The Hithhiker's Guide to Chinese Encodings
Thomas Emerson - Basis Technology Corporation
Intended Audience: |
Software Engineer |
Session Level: |
Intermediate |
This presentation presents an overview and analysis of the plethora of
Chinese character encodings, describing their similarities and
differences, and describing how they map to various versions of
Unicode. For example, how does Big Five compare with Big 5+ and
Microsoft CP950? What about the various extensions to Big Five? How
do the HKSCS and Eten the HKUST EUDC extensions to Big 5 compare and
map to Unicode? How does one round-trip each of these?

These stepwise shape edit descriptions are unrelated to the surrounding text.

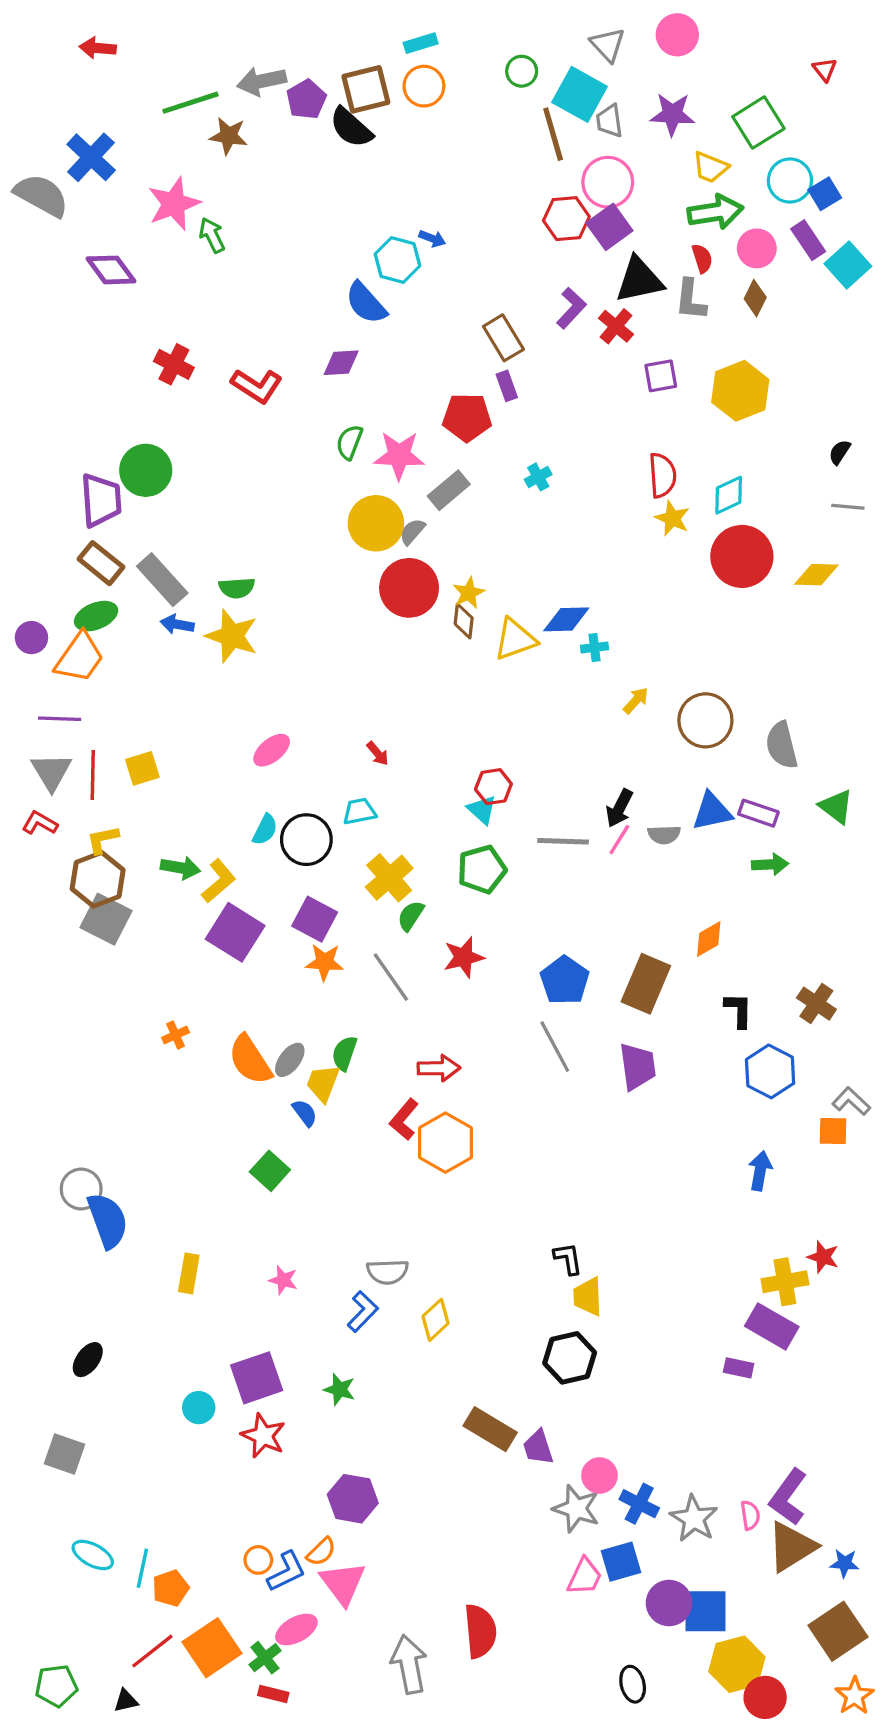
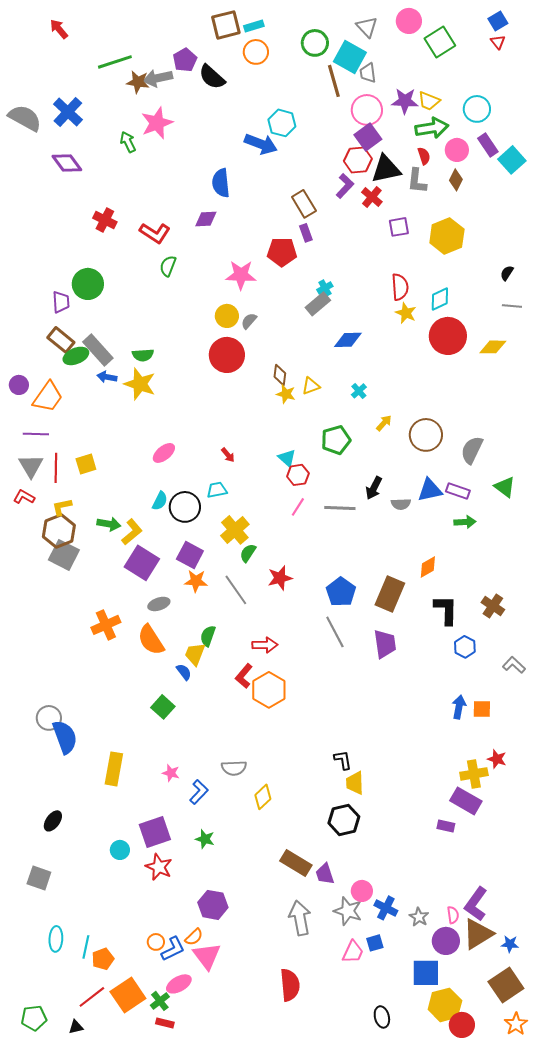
red arrow: (98, 48) -> (59, 29), turned 45
green circle: (522, 71) -> (315, 43), size x1.4
gray arrow: (262, 81) -> (158, 78), moved
brown square: (366, 89) -> (226, 25), moved
purple star: (672, 114) -> (405, 101), moved
green square: (758, 123) -> (440, 42), moved
blue cross: (91, 157) -> (68, 112), moved
blue square: (825, 194) -> (498, 21), moved
pink star: (174, 204) -> (157, 123), moved
red hexagon: (566, 219) -> (358, 160), moved
blue arrow: (432, 238) -> (261, 144), size x2.0
cyan hexagon: (397, 260) -> (282, 123), moved
blue semicircle: (366, 303) -> (221, 183), turned 36
green semicircle: (349, 442) -> (168, 266), moved
gray rectangle: (449, 490) -> (318, 304), moved
purple trapezoid: (101, 500) -> (61, 302), size x0.7
yellow circle: (376, 523) -> (227, 316), size x0.7
red circle: (409, 588) -> (227, 355), moved
yellow star: (469, 593) -> (286, 394), moved, turned -30
green ellipse: (96, 616) -> (76, 356), moved
blue diamond: (566, 619) -> (348, 340), moved
yellow triangle: (515, 639) -> (311, 386), size x0.7
cyan cross: (594, 647) -> (359, 391), turned -35
gray semicircle: (782, 745) -> (472, 450), turned 40
cyan triangle: (482, 810) -> (287, 458), moved
pink line: (619, 840) -> (298, 507), moved
green pentagon: (482, 869) -> (336, 440), moved
black L-shape: (739, 1010) -> (446, 610), size x1.4
orange cross: (176, 1035) -> (106, 625), size x1.8
gray ellipse: (290, 1060) -> (159, 604), moved, turned 35
blue hexagon: (770, 1071) -> (465, 647), size x0.7
orange square: (833, 1131) -> (482, 709), moved
yellow rectangle: (189, 1273) -> (114, 769), size x1.4
blue L-shape: (363, 1312) -> (199, 792), moved
gray star: (694, 1519) -> (419, 917), size x0.7
cyan ellipse: (93, 1555) -> (56, 939), turned 65
blue square: (621, 1562) -> (375, 943), size x0.7
purple circle: (669, 1603) -> (446, 941), moved
gray arrow: (409, 1664) -> (300, 918), moved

And then there
is CNS-11643...
Unfortunately dealing Simplified Chinese is no simpler: what is the
relationship between GB 2312:80 and GB 12345:90 (GB 12345 is the
traditional analog to GB 2312) and how does GB 12345 compare with Big
5. For that matter, how does GB 2312:80 compare with GBK, Microsoft
CP936, and GB18030? And how do all of these map to Unicode 2.1 and
3.1? What does this all mean for the poor programmer who has to try
and deal with China.
At the end of this presentation it is expected that you will leave
with a better understanding of how these encodings relate and how to
deal with them when authoring Chinese-language applications.
|